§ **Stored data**
---*---
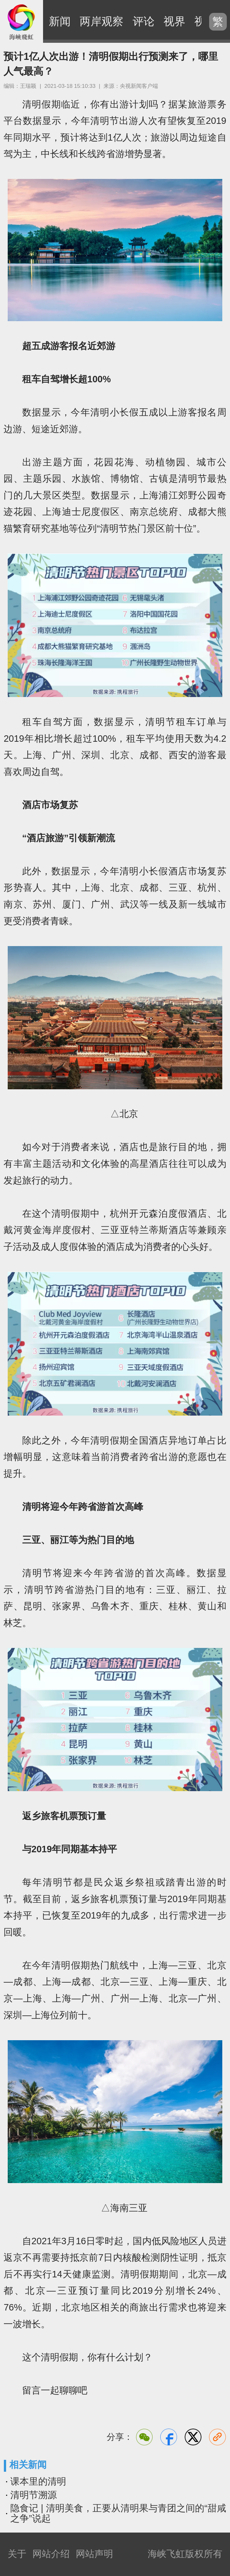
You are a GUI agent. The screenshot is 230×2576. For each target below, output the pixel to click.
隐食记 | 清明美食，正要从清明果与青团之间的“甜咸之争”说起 (118, 2513)
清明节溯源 (33, 2495)
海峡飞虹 (21, 21)
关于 (17, 2554)
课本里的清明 (38, 2481)
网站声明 (94, 2554)
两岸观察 (101, 21)
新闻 (60, 21)
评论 (144, 21)
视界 (174, 21)
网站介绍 (51, 2554)
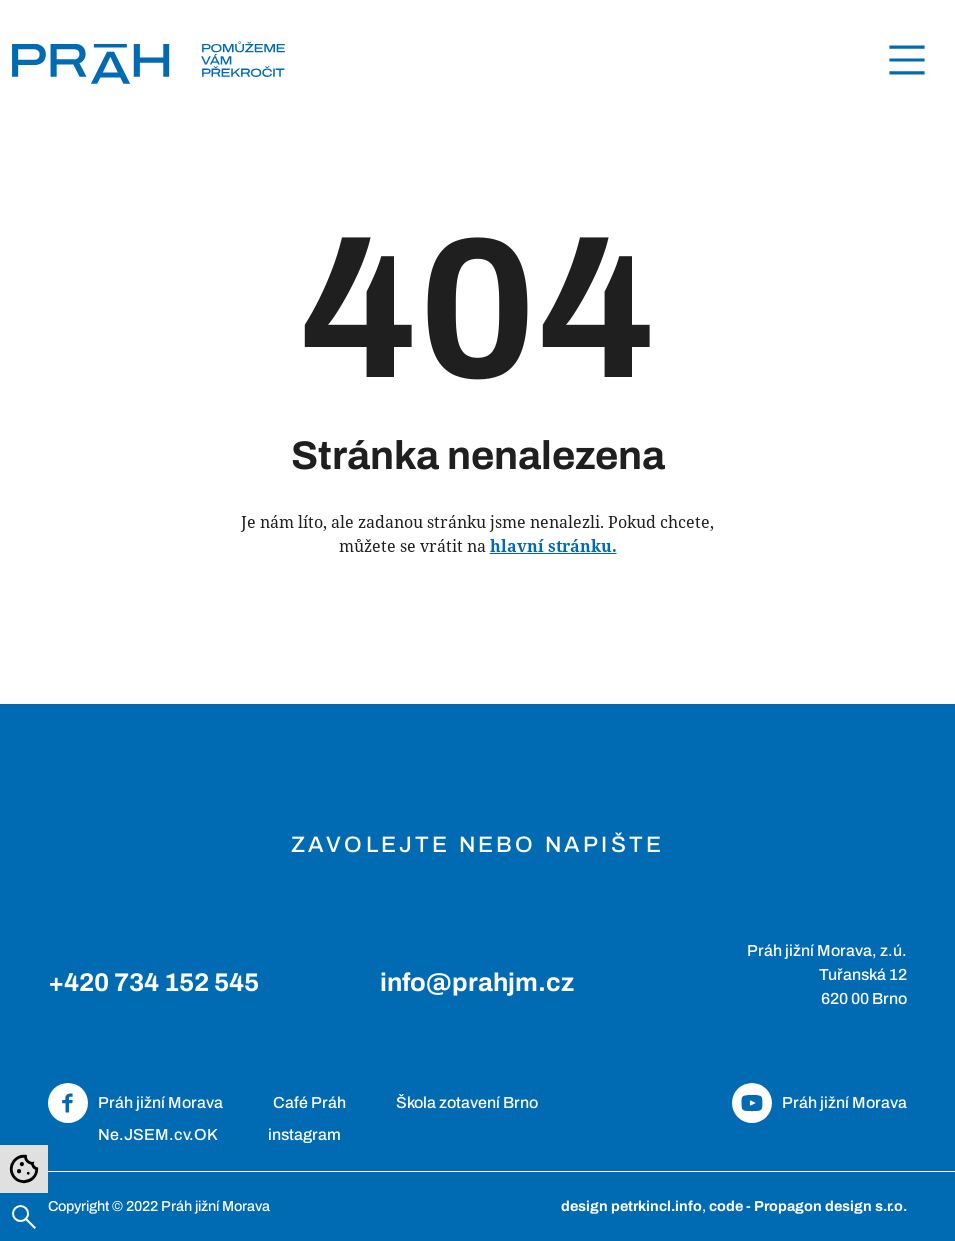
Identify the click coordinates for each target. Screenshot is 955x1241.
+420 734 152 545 (153, 982)
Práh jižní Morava (160, 1102)
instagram (304, 1134)
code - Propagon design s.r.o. (808, 1206)
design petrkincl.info (631, 1206)
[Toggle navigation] (907, 60)
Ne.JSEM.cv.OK (158, 1134)
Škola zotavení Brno (467, 1102)
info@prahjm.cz (477, 982)
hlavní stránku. (553, 546)
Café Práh (309, 1102)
---*---
§ **WHAT IS NEEDED**
The lines to copy are those in the records above containing the word "each".

§ **SOLUTION BELOW**
You are a GUI agent. The screenshot is 230×2576. For each target below, output the pixel to click.
Identify the click coordinates for each target. Screenshot is 955x1241.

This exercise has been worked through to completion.